Endocrine & metabolic

  • CFRD (40–50% adults)
  • Osteoporosis and fragility fracture
  • Hypogonadism (delayed puberty)
  • Hypoelectrolytaemia / metabolic alkalosis

Reproductive

  • CBAVD in ~95% of males
  • Reduced female fertility, pregnancy risk
  • Stress incontinence in advanced lung disease

Drug-related

  • Aminoglycoside nephro- and ototoxicity
  • Ciprofloxacin tendinopathy, QTc
  • Drug–drug interactions with CFTR modulators (CYP3A4) — adjust azole antifungals, macrolides, rifampicin, hormonal contraception
  • Fibrosing colonopathy with excessive enzymes
[1]

Common pitfalls:

  • Misdiagnosing atypical CF as "asthma plus malabsorption" or "idiopathic bronchiectasis" — always sweat-test and genotype a child with chronic productive cough, nasal polyps and clubbing, and any man with CBAVD.
  • Underdosing inhaled antibiotics or using them in inadequate nebuliser systems — drug delivery is critical.
  • Forgetting drug interactions with modulators — strong CYP3A4 inhibitors (azoles, macrolides) raise ivacaftor/elexacaftor levels; inducers (rifampicin, phenytoin, St John's wort) reduce them. Hormonal contraception can fail.
  • Missing CFRD — HbA1c alone is insufficient; OGTT annually is mandatory. CFRD heralds pulmonary decline.
  • Inadequate nutritional rescue — every exacerbation should trigger a nutritional review; a falling BMI is a poor prognostic sign.
  • Person-to-person transmission — never mix B. cepacia–positive patients with other CF patients in clinics or wards. [1]

Prognosis & Disposition

The trajectory of CF has been transformed. Median predicted survival in countries with modulator access and modern MDT care now exceeds 50 years, and an increasing proportion of children diagnosed today are expected to live into their seventh decade or beyond. Survival is determined by: [1]

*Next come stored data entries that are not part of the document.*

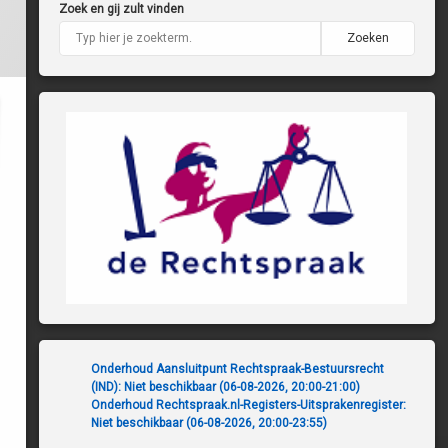
Zoek en gij zult vinden
Zoeken
Onderhoud Aansluitpunt Rechtspraak-Bestuursrecht
(IND): Niet beschikbaar (06-08-2026, 20:00-21:00)
Onderhoud Rechtspraak.nl-Registers-Uitsprakenregister:
Niet beschikbaar (06-08-2026, 20:00-23:55)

  • Genotype and modulator eligibility — F508del homozygous and F508del heterozygous with minimal-function alleles gain the most from triple therapy.
  • Age at diagnosis and early care — NBS-detected infants have better growth and pulmonary trajectories.
  • Microbiological history — chronic Pseudomonas and especially B. cepacia complex accelerate decline; NTM adds complexity.
  • Nutritional and metabolic status — BMI, CFRD.
  • Adherence and psychosocial factors — nebulised therapies are burdensome; adherence is the single greatest modifiable determinant of outcome.
  • Socioeconomic and structural access — modulator access varies dramatically by country and reimbursement. [1]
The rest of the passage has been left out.